## WHAT THIS TASK INVOLVES:
Could you output each record below exactly as it stands and leave the pictures out?

## DATA RECORDS:
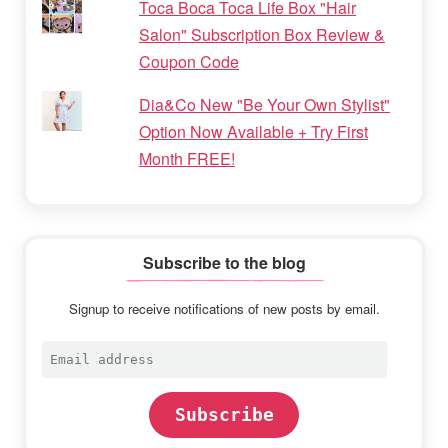
Toca Boca Toca Life Box "Hair
Salon" Subscription Box Review &
Coupon Code
Dia&Co New "Be Your Own Stylist"
Option Now Available + Try First
Month FREE!
Subscribe to the blog
Signup to receive notifications of new posts by email.
Email
address
Subscribe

## EXPECTED ANSWER:
Toca Boca Toca Life Box "Hair
Salon" Subscription Box Review &
Coupon Code
Dia&Co New "Be Your Own Stylist"
Option Now Available + Try First
Month FREE!
Subscribe to the blog
Signup to receive notifications of new posts by email.
Email
address
Subscribe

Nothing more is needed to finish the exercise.